By the time the Dalys took it over, the place was in poor repair. Dulia’s father – who died when she was very young – had stopped farming in the 1980s, and the shed had stood unused for decades as the farm was gradually broken up and sold or leased, leaving the farmhouse and yards in family ownership. Underneath the shed were a dozen or so sheep carcasses and decades worth of sheep shit. A tree was growing up through the floor and out one side.
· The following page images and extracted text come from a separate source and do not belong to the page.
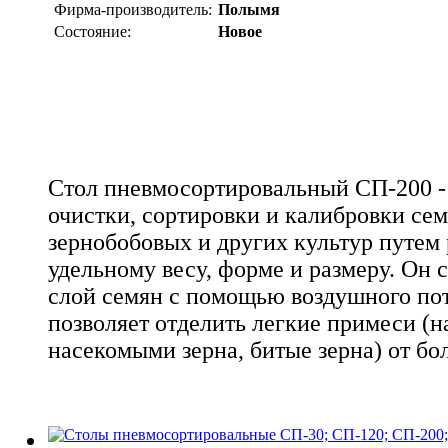
Фирма-производитель:
Полымя
Состояние:
Новое
Стол пневмосортировальный СП-200 - 
очистки, сортировки и калибровки сем
зернобобовых и других культур путем 
удельному весу, форме и размеру. Он 
слой семян с помощью воздушного пот
позволяет отделить легкие примеси (
насекомыми зерна, битые зерна) от бо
But it had two things going for it. At some point – and no one can quite remember why or how – the place had been consented for conversion to accommodation. And, despite decades of inattention, the structure was sound: the steel frame was solid, sitting on a concrete ring foundation that hadn’t budged through several earthquakes. “I was out here in some real wind and it just wasn’t moving,” says Ben, of the moment he realised the shearing shed could become a home for the family, which now includes daughter Hattie.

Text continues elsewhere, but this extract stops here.